Are you like me? Can we be completely honest here? I get burned out on Christmas pretty early on. Hearing the same songs over and over and over and over. Seeing more attention being paid to some fat guy in a red suit than to the Person whose birthday we’re supposed to be celebrating.
And there’s a legitimate case to be made that we put way too much stock in it from a theological sense. I mean, the Bible never tells us to celebrate Christmas, right? The message of Paul is that Christ died for our sins, was buried, and rose again, all according to what God’s word had predicted. He never mentions the details of the birth or attaches much significance to it. What most people don't know is that up until a few centuries ago, the decision to pay any attention to Christ's birth was very controversial. The Puritans in America, for example, most emphatically did not celebrate it.
And sometimes I think that there’s a temptation to focus on his birth to the neglect of aspects of our faith which are less comforting. For example, why he came in the first place. I’m reminded of what some critics said of the movie The Passion of the Christ a few years ago: “Why spend so much time on the gruesome details of his death? Why not give more attention to his teachings on love?” Because that's not why he came. He didn’t come primarily to teach. He came primarily to die a horrible death in our place and take the wrath of the Father upon himself so that we'd never have to experience it. Yes, he was a little baby when he came. But he didn’t stay that way—he became a man. And as long as we can visualize him as a little baby in a manger, we don’t have to face some things about who he is and who we are.
And yet. . .
And yet. . .
The Bible does tell us the story, and there’s a reason why it’s in there. Here are my thoughts on it:
• We always have to maintain a balance in our minds concerning who Jesus is. He’s God in the flesh. He also was--and is--totally human. He’s as just as much human as you are I. And Luke wanted to hammer that point home to us.
• That means he willingly associates with us. In all our sinfulness and rebellion and faults, he completely and permanently links himself with our plight.
• I’ve made this point before, so please forgive me if this is old hat to you. The Bible is history. To Buddhism, it really doesn’t matter whether or not Buddha said and did the things he did—or even existed. But the Bible claims to be set in real-life history. It claims that this stuff literally happened, like the battle at Gettysburg. C.S. Lewis was an expert on pagan myths, and he said that anyone who says that the Gospels are myths is only demonstrating their own ignorance about what myths look like. Luke tells us about a real governor in a real land that we can really date. He gives us times and dates and places.
That means that the Bible is a book for real people with real problems.

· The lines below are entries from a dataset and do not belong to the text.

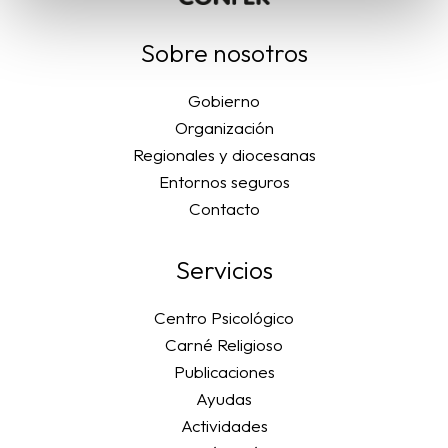
Sobre nosotros
Gobierno
Organización
Regionales y diocesanas
Entornos seguros
Contacto
Servicios
Centro Psicológico
Carné Religioso
Publicaciones
Ayudas
Actividades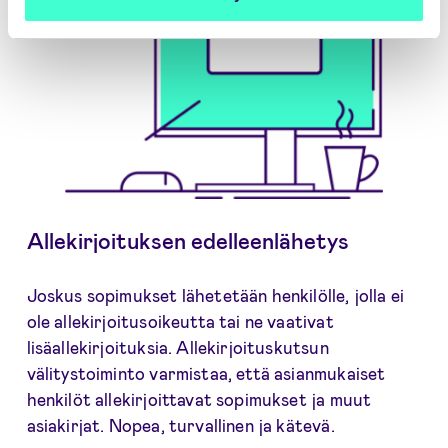
Allekirjoituksen edelleenlähetys
Joskus sopimukset lähetetään henkilölle, jolla ei
ole allekirjoitusoikeutta tai ne vaativat
lisäallekirjoituksia. Allekirjoituskutsun
välitystoiminto varmistaa, että asianmukaiset
henkilöt allekirjoittavat sopimukset ja muut
asiakirjat. Nopea, turvallinen ja kätevä.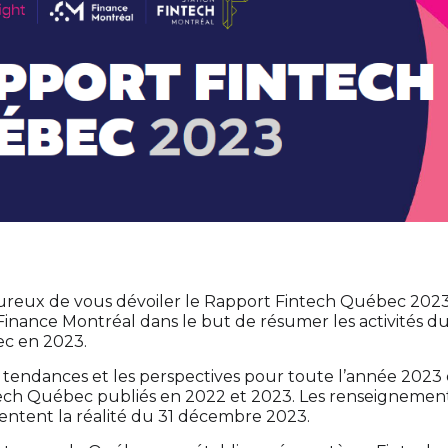
eux de vous dévoiler le Rapport Fintech Québec 2023
inance Montréal dans le but de résumer les activités 
c en 2023.
 tendances et les perspectives pour toute l’année 2023 e
tech Québec publiés en 2022 et 2023. Les renseignemen
entent la réalité du 31 décembre 2023.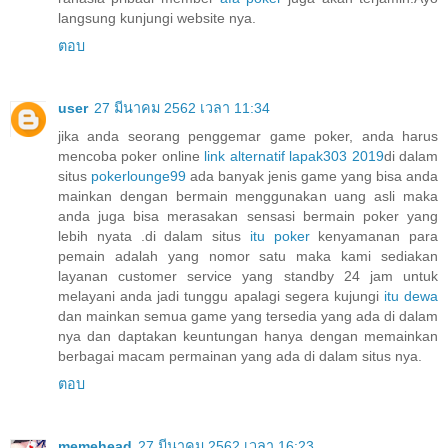
langsung kunjungi website nya.
ตอบ
user
27 มีนาคม 2562 เวลา 11:34
jika anda seorang penggemar game poker, anda harus
mencoba poker online
link alternatif lapak303 2019
di dalam
situs
pokerlounge99
ada banyak jenis game yang bisa anda
mainkan dengan bermain menggunakan uang asli maka
anda juga bisa merasakan sensasi bermain poker yang
lebih nyata .di dalam situs
itu poker
kenyamanan para
pemain adalah yang nomor satu maka kami sediakan
layanan customer service yang standby 24 jam untuk
melayani anda jadi tunggu apalagi segera kujungi
itu dewa
dan mainkan semua game yang tersedia yang ada di dalam
nya dan daptakan keuntungan hanya dengan memainkan
berbagai macam permainan yang ada di dalam situs nya.
ตอบ
memehead
27 มีนาคม 2562 เวลา 16:23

That means it’s for you. It addresses you, right here and right now. That’s why Luke took the trouble to do his homework and make sure he was presenting an accurate account of what happened.
• Even in these short verses we see a wonderful tension between the world we live in and God intervening, the ultimate humility seamlessly blending with grand and glorious mysteries. What am I talking about? On one hand, you have the invisible hand of sovereign God Almighty manipulating events in order to carry out his eternal plan. A Caesar on the other side of the Empire decides to declare a universal census. Joseph and Mary are then forced to travel from Nazareth to Bethlehem in order to register, and just at the right moment the time to deliver comes. This all happened at just the right time and in just the right circumstances in order that the Messiah would be born in Bethlehem just as Micah predicted. Otherwise he would have been born in Nazareth, which was Joseph’s hometown.
So we see all this glorious outworking of God’s program, and when our Savior comes, he’s laid in a feeding trough. A feeding trough!? That’s the tension we see throughout the Gospels: Grand and awe-inspiring and bottomless mystery wrapped up in dirt-poor humility.
That’s our Savior. And keep in mind, the whole reason for this humiliation. . . is for you.
Lord Jesus, just like Job I think it's best if I just put a hand over my mouth and sit in silence for a little bit.